■ **Exercise requirements**: Print the lines that run from the line with "2025-04-24 12:12" to the line with "almente. ¿Hablamos?", keeping both end lines, exactly as they appear in the entries below, and nothing else.

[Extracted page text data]
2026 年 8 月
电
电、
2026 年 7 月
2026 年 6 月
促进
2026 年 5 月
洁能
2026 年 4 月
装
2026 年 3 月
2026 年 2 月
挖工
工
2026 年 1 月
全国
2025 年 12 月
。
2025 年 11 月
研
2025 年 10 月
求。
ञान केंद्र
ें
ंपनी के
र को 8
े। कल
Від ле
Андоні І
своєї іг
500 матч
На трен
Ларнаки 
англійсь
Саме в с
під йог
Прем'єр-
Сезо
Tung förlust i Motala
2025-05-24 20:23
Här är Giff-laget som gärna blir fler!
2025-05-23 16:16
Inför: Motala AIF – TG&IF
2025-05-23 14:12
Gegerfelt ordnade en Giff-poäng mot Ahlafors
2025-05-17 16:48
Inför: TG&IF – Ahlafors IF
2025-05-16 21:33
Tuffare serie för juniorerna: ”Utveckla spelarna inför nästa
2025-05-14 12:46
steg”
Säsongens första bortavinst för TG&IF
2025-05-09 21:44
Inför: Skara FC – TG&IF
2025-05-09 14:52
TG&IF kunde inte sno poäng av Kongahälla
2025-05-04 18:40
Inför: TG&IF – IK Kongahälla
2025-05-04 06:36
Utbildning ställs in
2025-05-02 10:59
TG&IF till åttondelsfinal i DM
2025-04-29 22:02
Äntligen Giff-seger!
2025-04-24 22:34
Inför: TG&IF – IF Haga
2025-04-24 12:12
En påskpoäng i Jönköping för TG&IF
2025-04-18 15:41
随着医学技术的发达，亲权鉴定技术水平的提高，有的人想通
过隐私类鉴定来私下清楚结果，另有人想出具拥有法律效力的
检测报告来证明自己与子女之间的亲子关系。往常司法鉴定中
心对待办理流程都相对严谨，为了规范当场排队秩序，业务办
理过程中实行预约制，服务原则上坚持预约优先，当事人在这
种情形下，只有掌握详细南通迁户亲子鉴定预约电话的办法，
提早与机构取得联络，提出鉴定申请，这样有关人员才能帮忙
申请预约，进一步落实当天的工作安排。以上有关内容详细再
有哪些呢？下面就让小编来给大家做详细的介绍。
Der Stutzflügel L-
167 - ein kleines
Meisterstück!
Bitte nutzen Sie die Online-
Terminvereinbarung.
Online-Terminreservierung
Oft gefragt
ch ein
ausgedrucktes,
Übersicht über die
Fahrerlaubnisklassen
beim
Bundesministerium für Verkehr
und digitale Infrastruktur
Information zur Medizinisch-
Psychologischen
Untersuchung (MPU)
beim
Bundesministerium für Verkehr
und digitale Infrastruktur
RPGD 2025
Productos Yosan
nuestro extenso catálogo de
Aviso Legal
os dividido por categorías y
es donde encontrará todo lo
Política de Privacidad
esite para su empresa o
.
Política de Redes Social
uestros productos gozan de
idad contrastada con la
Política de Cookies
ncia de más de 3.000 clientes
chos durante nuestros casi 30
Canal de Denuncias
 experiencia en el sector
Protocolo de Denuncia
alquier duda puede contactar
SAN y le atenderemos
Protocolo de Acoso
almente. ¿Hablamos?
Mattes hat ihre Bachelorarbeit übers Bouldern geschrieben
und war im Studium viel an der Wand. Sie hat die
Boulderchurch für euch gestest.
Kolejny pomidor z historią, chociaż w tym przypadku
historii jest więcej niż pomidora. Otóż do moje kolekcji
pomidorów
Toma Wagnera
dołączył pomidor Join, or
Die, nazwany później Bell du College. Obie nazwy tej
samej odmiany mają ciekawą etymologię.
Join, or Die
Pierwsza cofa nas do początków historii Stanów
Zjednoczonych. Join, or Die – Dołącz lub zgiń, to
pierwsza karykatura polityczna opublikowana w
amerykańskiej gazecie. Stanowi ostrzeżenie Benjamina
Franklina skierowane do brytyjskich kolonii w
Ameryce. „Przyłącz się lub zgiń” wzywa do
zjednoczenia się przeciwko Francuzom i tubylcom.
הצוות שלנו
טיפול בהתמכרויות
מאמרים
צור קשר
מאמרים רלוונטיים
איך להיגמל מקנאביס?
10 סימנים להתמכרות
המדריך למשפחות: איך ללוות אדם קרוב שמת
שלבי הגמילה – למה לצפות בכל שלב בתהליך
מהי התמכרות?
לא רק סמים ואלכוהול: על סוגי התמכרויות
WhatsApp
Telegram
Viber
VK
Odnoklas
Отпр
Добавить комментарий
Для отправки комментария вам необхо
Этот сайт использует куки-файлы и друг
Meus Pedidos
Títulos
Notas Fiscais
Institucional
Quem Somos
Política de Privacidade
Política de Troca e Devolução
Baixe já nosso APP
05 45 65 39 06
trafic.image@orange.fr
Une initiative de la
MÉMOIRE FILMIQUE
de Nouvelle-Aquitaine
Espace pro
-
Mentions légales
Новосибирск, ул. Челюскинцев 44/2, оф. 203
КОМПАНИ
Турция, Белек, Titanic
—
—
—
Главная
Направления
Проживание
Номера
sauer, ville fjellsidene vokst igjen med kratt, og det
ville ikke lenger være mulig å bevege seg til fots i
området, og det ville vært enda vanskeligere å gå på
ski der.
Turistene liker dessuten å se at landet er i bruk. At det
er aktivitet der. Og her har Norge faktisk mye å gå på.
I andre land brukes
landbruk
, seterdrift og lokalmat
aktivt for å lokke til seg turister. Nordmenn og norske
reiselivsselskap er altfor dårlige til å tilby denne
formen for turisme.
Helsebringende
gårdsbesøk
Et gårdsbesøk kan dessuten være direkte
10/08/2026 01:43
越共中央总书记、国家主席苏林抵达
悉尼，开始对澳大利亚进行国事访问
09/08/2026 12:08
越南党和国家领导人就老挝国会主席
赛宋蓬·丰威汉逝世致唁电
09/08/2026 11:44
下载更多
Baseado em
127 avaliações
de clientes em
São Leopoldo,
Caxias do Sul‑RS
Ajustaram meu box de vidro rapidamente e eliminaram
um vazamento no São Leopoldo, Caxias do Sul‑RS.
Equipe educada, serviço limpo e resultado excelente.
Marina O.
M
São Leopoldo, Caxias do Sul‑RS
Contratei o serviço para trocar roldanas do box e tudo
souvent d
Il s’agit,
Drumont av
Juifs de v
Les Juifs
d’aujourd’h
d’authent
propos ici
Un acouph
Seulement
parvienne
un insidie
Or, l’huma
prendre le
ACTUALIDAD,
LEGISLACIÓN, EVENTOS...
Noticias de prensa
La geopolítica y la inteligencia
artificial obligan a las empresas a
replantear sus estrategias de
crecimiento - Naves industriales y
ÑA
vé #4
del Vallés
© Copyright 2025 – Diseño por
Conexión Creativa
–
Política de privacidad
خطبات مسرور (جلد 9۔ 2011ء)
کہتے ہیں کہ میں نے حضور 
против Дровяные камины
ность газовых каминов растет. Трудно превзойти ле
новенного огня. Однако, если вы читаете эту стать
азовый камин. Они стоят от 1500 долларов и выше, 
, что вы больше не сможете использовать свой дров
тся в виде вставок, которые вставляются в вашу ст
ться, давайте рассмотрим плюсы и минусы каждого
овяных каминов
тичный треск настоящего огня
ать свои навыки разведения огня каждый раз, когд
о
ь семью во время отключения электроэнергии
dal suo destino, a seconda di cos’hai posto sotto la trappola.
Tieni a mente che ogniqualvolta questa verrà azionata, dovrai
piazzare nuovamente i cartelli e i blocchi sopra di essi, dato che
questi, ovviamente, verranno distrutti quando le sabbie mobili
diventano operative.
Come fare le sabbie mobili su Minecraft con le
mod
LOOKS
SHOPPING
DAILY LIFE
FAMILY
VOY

■ **Result below**:
2025-04-24 12:12
En påskpoäng i Jönköping för TG&IF
2025-04-18 15:41
随着医学技术的发达，亲权鉴定技术水平的提高，有的人想通
过隐私类鉴定来私下清楚结果，另有人想出具拥有法律效力的
检测报告来证明自己与子女之间的亲子关系。往常司法鉴定中
心对待办理流程都相对严谨，为了规范当场排队秩序，业务办
理过程中实行预约制，服务原则上坚持预约优先，当事人在这
种情形下，只有掌握详细南通迁户亲子鉴定预约电话的办法，
提早与机构取得联络，提出鉴定申请，这样有关人员才能帮忙
申请预约，进一步落实当天的工作安排。以上有关内容详细再
有哪些呢？下面就让小编来给大家做详细的介绍。
Der Stutzflügel L-
167 - ein kleines
Meisterstück!
Bitte nutzen Sie die Online-
Terminvereinbarung.
Online-Terminreservierung
Oft gefragt
ch ein
ausgedrucktes,
Übersicht über die
Fahrerlaubnisklassen
beim
Bundesministerium für Verkehr
und digitale Infrastruktur
Information zur Medizinisch-
Psychologischen
Untersuchung (MPU)
beim
Bundesministerium für Verkehr
und digitale Infrastruktur
RPGD 2025
Productos Yosan
nuestro extenso catálogo de
Aviso Legal
os dividido por categorías y
es donde encontrará todo lo
Política de Privacidad
esite para su empresa o
.
Política de Redes Social
uestros productos gozan de
idad contrastada con la
Política de Cookies
ncia de más de 3.000 clientes
chos durante nuestros casi 30
Canal de Denuncias
 experiencia en el sector
Protocolo de Denuncia
alquier duda puede contactar
SAN y le atenderemos
Protocolo de Acoso
almente. ¿Hablamos?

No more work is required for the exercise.